The result should be a full, exact repeat of the entries, free of pictures.
++++ Exercise inputs ++++
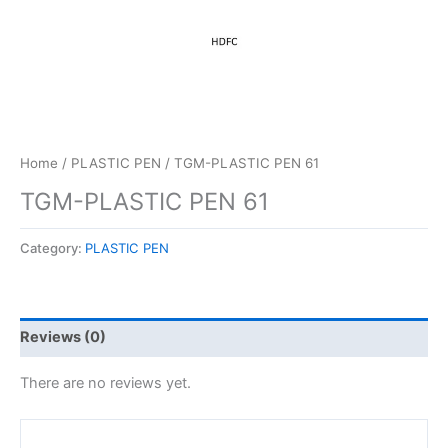
Home
/
PLASTIC PEN
/ TGM-PLASTIC PEN 61
TGM-PLASTIC PEN 61
Category:
PLASTIC PEN
Reviews (0)
There are no reviews yet.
++++
* [Response to the task]:
Home
/
PLASTIC PEN
/ TGM-PLASTIC PEN 61
TGM-PLASTIC PEN 61
Category:
PLASTIC PEN
Reviews (0)
There are no reviews yet.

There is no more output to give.